Emergenza Covid, il sindaco Nizzi parla di turismo e lavoro nel prossimo futuro

di Davide Mosca | Twitter: @davidemosca1
OLBIA. Il sindaco ha poi parlato della stagione turistica che verrà e che a suo avviso vedrà sicuramente molte criticità. “A mio avviso la situazione attuale e l’anno in corso si possono paragonare a quella di una frattura -ha commentato il primo cittadino che è anche un medico ortopedico-. Si deve stare fermi e ingessati, aspettare che si metta a posto per poter ricominciare a camminare.
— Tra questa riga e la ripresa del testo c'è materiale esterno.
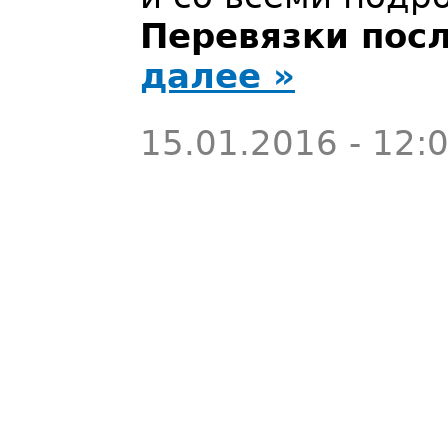
Перевязки посл
далее »
15.01.2016 - 12:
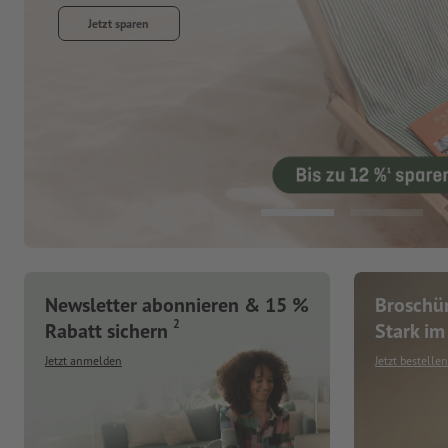
Jetzt entdecken
Newsletter abonnieren & 15 %
Broschür
2
Rabatt sichern
Stark im 
Jetzt anmelden
Jetzt bestellen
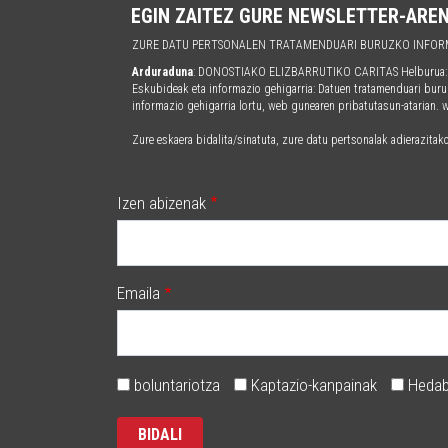
EGIN ZAITEZ GURE NEWSLETTER-ARE
ZURE DATU PERTSONALEN TRATAMENDUARI BURUZKO INFOR
Arduraduna
: DONOSTIAKO ELIZBARRUTIKO CARITAS Helburua: Era
Eskubideak eta informazio gehigarria: Datuen tratamenduari buru
informazio gehigarria lortu, web gunearen pribatutasun-atarian.
Zure eskaera bidalita/sinatuta, zure datu pertsonalak adierazitak
Izen abizenak
Emaila
boluntariotza
Kaptazio-kanpainak
Hedab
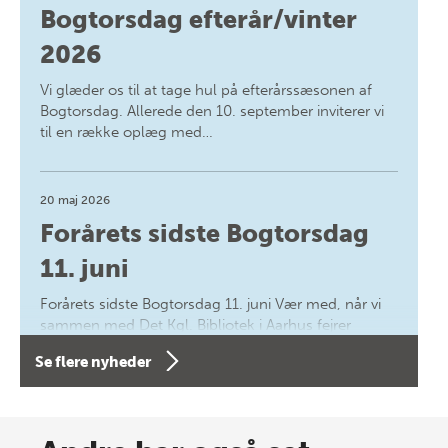
Bogtorsdag efterår/vinter
2026
Vi glæder os til at tage hul på efterårssæsonen af
Bogtorsdag. Allerede den 10. september inviterer vi
til en række oplæg med…
20 maj 2026
Forårets sidste Bogtorsdag
11. juni
Forårets sidste Bogtorsdag 11. juni Vær med, når vi
sammen med Det Kgl. Bibliotek i Aarhus fejrer
forfatterne bag vores nyes…
Se flere nyheder
8 maj 2026
Spar op til 70% til sommer-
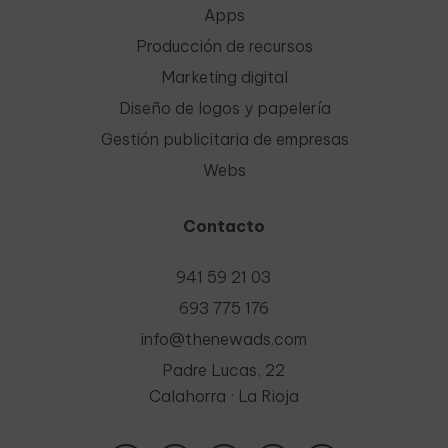
Apps
Producción de recursos
Marketing digital
Diseño de logos y papelería
Gestión publicitaria de empresas
Webs
Contacto
941 59 21 03
693 775 176
info@thenewads.com
Padre Lucas, 22
Calahorra · La Rioja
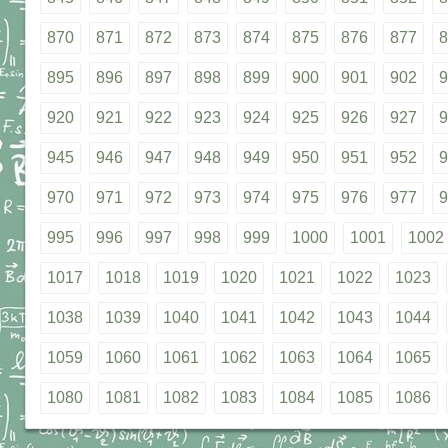
870
871
872
873
874
875
876
877
8
895
896
897
898
899
900
901
902
9
920
921
922
923
924
925
926
927
9
945
946
947
948
949
950
951
952
9
970
971
972
973
974
975
976
977
9
995
996
997
998
999
1000
1001
1002
1017
1018
1019
1020
1021
1022
1023
1038
1039
1040
1041
1042
1043
1044
1059
1060
1061
1062
1063
1064
1065
1080
1081
1082
1083
1084
1085
1086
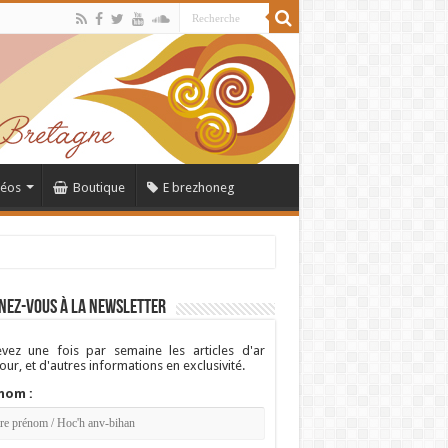
déos
Boutique
E brezhoneg
nez-vous à la newsletter
vez une fois par semaine les articles d'ar
ur, et d'autres informations en exclusivité.
nom :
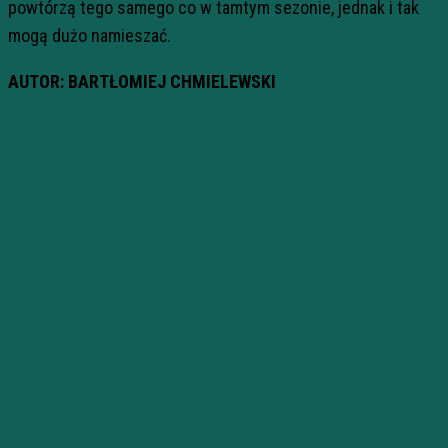
powtórzą tego samego co w tamtym sezonie, jednak i tak
mogą dużo namieszać.
AUTOR: BARTŁOMIEJ CHMIELEWSKI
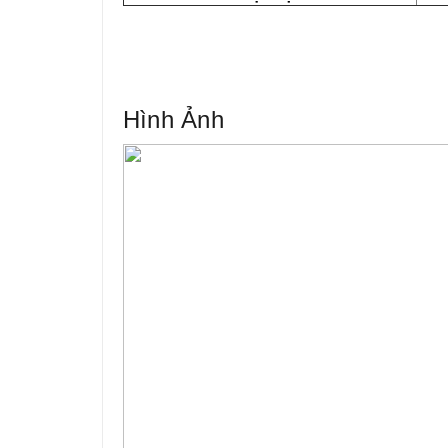
Hình Ảnh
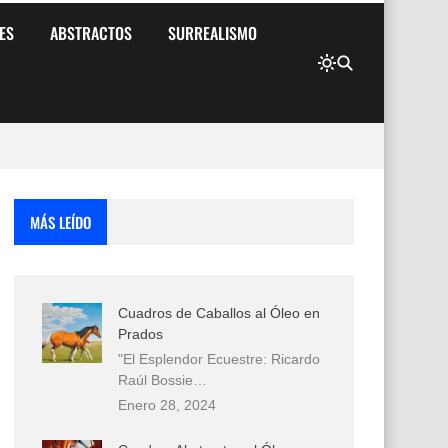
ES
ABSTRACTOS
SURREALISMO
MÁS LEÍDO
Cuadros de Caballos al Óleo en
Prados
"El Esplendor Ecuestre: Ricardo
Raúl Bossie…
Enero 28, 2024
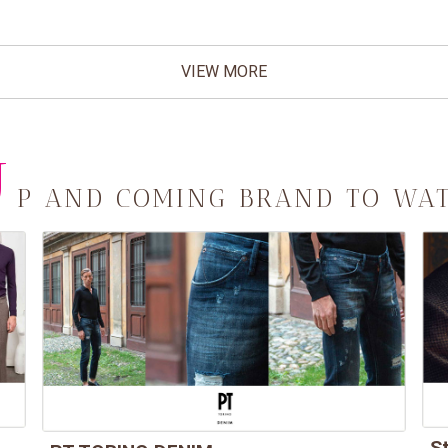
VIEW MORE
U
P AND COMING BRAND TO WA
St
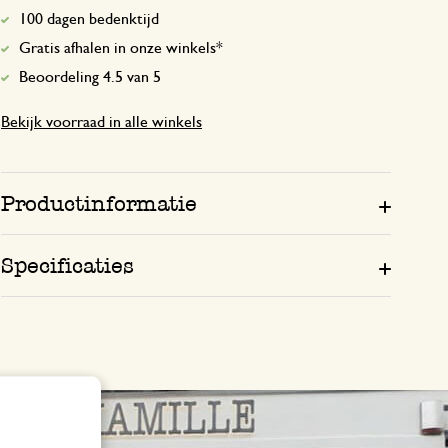
100 dagen bedenktijd
Gratis afhalen in onze winkels*
Beoordeling 4.5 van 5
Bekijk voorraad in alle winkels
Productinformatie
Specificaties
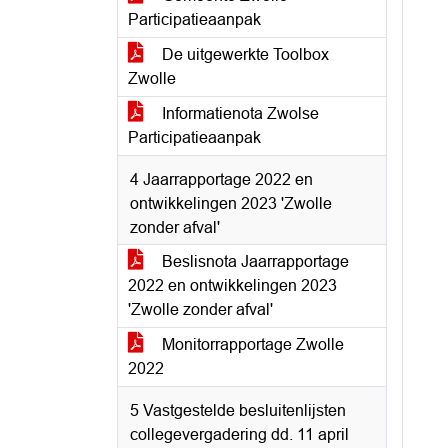
Participatieaanpak
De uitgewerkte Toolbox
Zwolle
Informatienota Zwolse
Participatieaanpak
4 Jaarrapportage 2022 en
ontwikkelingen 2023 'Zwolle
zonder afval'
Beslisnota Jaarrapportage
2022 en ontwikkelingen 2023
'Zwolle zonder afval'
Monitorrapportage Zwolle
2022
5 Vastgestelde besluitenlijsten
collegevergadering dd. 11 april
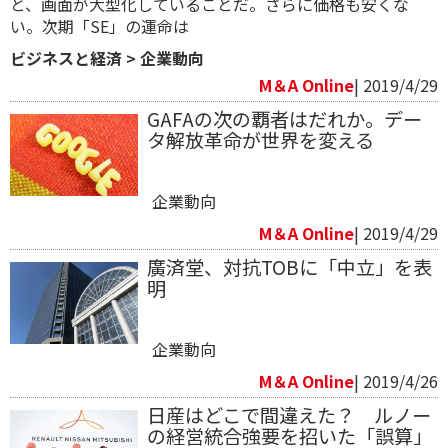
と、画面が大型化していることだ。さらに価格も安くな
い。次期「SE」の運命は
ビジネスと経済
>
企業動向
M＆A Online
| 2019/4/29
GAFAの次の覇者はだれか。デー
タ解放革命が世界を変える
企業動向
M＆A Online
| 2019/4/29
廣済堂、対抗TOBに「中立」を表
明
企業動向
M＆A Online
| 2019/4/26
日産はどこで間違えた？ ルノー
の経営統合強要を招いた「誤算」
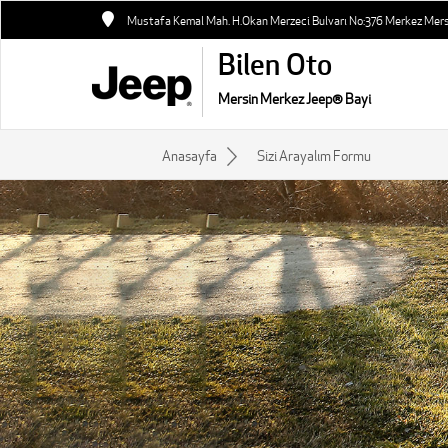
Mustafa Kemal Mah. H.Okan Merzeci Bulvarı No:376 Merkez Mer
Bilen Oto
Mersin Merkez Jeep® Bayi
Anasayfa
Sizi Arayalım Formu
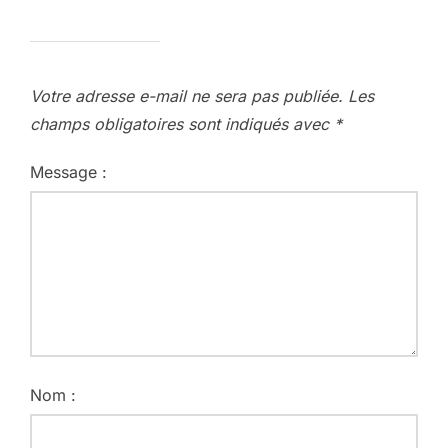
Votre adresse e-mail ne sera pas publiée.
Les
champs obligatoires sont indiqués avec
*
Message :
Nom :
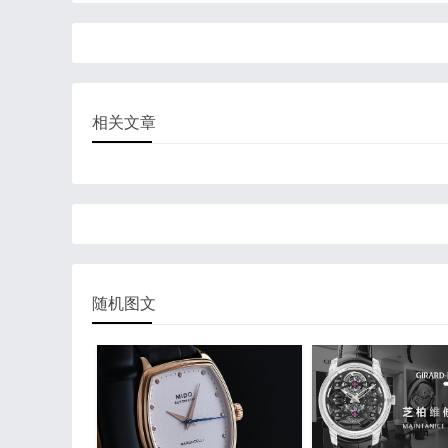
相关文章
随机图文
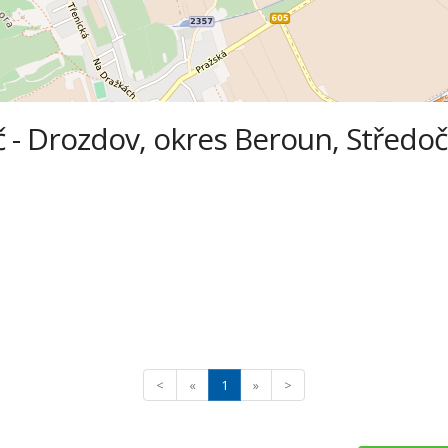
 - Drozdov, okres Beroun, Středoč
<
«
1
»
>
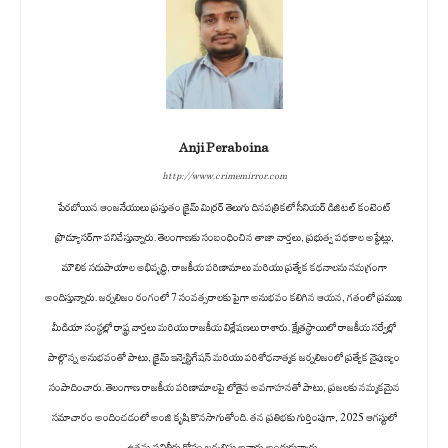
Anji Peraboina
http://www.crimemirror.com
పేరబోయిన ఆంజనేయులు ప్రస్తుతం క్రైమ్ మిర్రర్ తెలుగు దినపత్రికలో సీనియర్ డిజిటల్ కంటెంట్
ప్రొడ్యూసర్‌గా పనిచేస్తున్నారు. తెలంగాణకు సంబంధించిన తాజా వార్తలు, ప్రభుత్వ పథకాల అప్డేట్లు,
మౌలిక సదుపాయాల అభివృద్ధి, రాజకీయ పరిణామాలు మరియు ప్రత్యేక కథనాలను సమగ్రంగా
అందిస్తున్నారు. జర్నలిజం రంగంలో 7 సంవత్సరాలకు పైగా అనుభవం కలిగిన ఆయన, గతంలో ప్రముఖ
మీడియా సంస్థల్లో రాష్ట్ర వార్తలు మరియు రాజకీయ విశ్లేషణలు రాశారు. క్షేత్రస్థాయిలో రాజకీయ సర్వేల్లో
పాల్గొన్న అనుభవంతో పాటు, క్రైమ్ ఇన్వెస్టిగేషన్ మరియు పరిశోధనాత్మక జర్నలిజంలో ప్రత్యేక నైపుణ్యం
సంపాదించారు. తెలంగాణ రాజకీయ పరిణామాలపై లోతైన అవగాహనతో పాటు, ప్రజలకు నమ్మకమైన
సమాచారం అందించడంలో అంజి కృషి కొనసాగుతోంది. తన ప్రతిభకు గుర్తింపుగా, 2025 ఆగస్టులో
ఉత్తమ పనితీరు కోసం జర్నలిస్టు అవార్డు అందుకున్నారు.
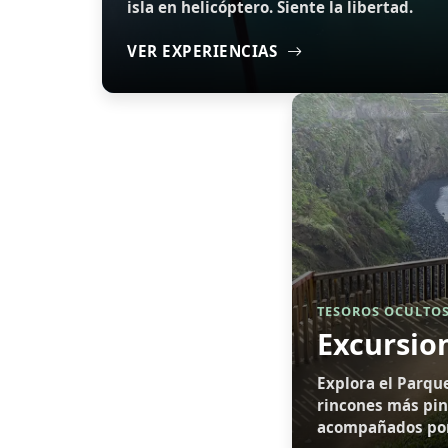
isla en helicóptero. Siente la libertad.
VER EXPERIENCIAS
TESOROS OCULTOS
Excursio
Explora el Parque
rincones más pint
acompañados por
Mi piacerebbe addormentarmi e vegliarmi domani mattina in un altro mondo, ma la coscienza e la razionalità ci mette davanti a situazioni insormontabili e questo è dovuto al fatto che ci saranno delle limitazioni di assembramento anche nei trasporti e negli esercizi commerciali. Sarà difficile riprendere la vita che abbiamo svolto normalmente e magari andare a prendere un aperitivo al corso per due chiacchiere con gli amici. Nonostante il mio ottimismo credo che poche persone arriveranno in aereo e nave. E’ probabile che vengano i proprietari delle seconde case, ma per gli alberghi vedo molte più criticità”.

Nizzi ha poi parlato di lavoro: “E’ certo che certe cose si dovranno fare come la ripresa di tutte le attività lavorative. Penso a quelle categorie più deboli come i muratori, gli operai e gli imbianchini che non hanno uno stipendio mensile, ma che vengono pagati a seconda delle giornate che lavorano. Con tutte le precauzioni del caso è necessario che tornino a lavoro e questo potrebbe esser già possibile dal 26 di aprile se il trend in discesa dei numeri in Sardegna verrà confermato per quella data”.